Files in the analysis folder should be numbered based on the order in which they should be executed (ie. 00.download_data.py, 01.descripe_exp_design.py, 02.filter_normalize.py, etc). You'll notice that there is a separate environment for each analysis module. This helps keeps environments more lightweight, hopefully reducing dependency conflicts across the entire repository.

The analysis template enforces Python code linting using Ruff. A linter analyzes the code to ensure it follows best practices and consistent style guidelines.

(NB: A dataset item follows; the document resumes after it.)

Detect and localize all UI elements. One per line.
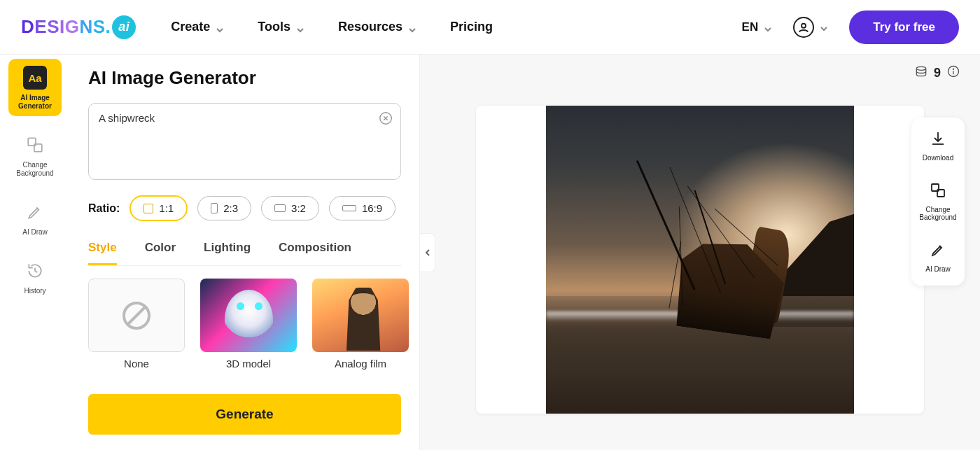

This helps developers catch mistakes early, maintain clean and readable code, and improve overall code quality across a project.

Repository as a lab notebook

If you encounter an issue with the data, an open question that needs discussion, or generate cool results, please describe these in GitHub issues within the repository and tag Jess or other team members instead of sending an email. This keeps a clear record of all project-related troubleshooting, questions, and milestones. This is very helfpul for onboarding new team members to help out with the project, or for reminding ourselves of the reasons why particular decisions were made - this becomes very important for multi-year projects! The only exceptions are discussions that require confidentiality (use email) or quick reminder-type questions (use Slack). Keep in mind that most repositories will be made public eventually, including all associated GitHub Issues, so this is extra motiviation to keep things professional.

NextFlow

The bulk of your analysis will likely by in the xx.analysis_pipeline module. Ideally it will be implemented using NextFlow. Pipeline orchestration software like NextFlow or Snakemake have a bit of a learning curve, but make running complex pipelines, reproducing them, and experimenting with different parameters or steps much, much, much easier in the long run. We chose NextFlow because this software is officially supported by EBI IT, so there are dedicated training sessions and lots of institutional knowledge on how to make it work well with the EBI cluster.

General principles

Only use relative paths (ie. "../inputs/counts.tsv", not "Users/jewald/project_repo/00.data_exploration/inputs/counts.tsv").
If changing analysis parameters from their default, give them a name and define them at the top of the script or notebook (ie. corr_threshold = 0.8).
Enforce linear progression through modules and through scripts within modules - a module or script should never depend on results produced by a module or script with a higher number. Strictly adhering to this organisation makes it easier for new people (or future you, during paper revisions) to understand what was done.
Do not read in the same input data multiple times per script - this is usually an indication that you should split the analysis into two parts and start another script.
Do not mix analysis inputs and outputs - the input folder should be reserved for external inputs. Intermediate results should be written to the outputs folder. Take care to give your outputs sensible names so that it's relatively easy for an outsider to guess the contents of the files.
Only very small input tables should be committed to the GitHub repo. For larger input files, include a download_XXX.sh file that fetches the data from an online repository or use symlinks to an external storage location on the cluster. If downloading data from online, download to a subdirectory in the inputs dir (ie. inputs/raw_profiles/) and add the subdir to the .gitignore.
If using Jupyter notebooks, avoid committing printed out dataframes or variables, unless it is a highly meaningful result. For example print(df) is usually not helpful, but print(f"There were {num_sig} significant perturbations") could be a useful reference.
We use the fork and pull workflow for Github repositories. This makes it easier to manage multiple contributors to repositories, and is generally good practice.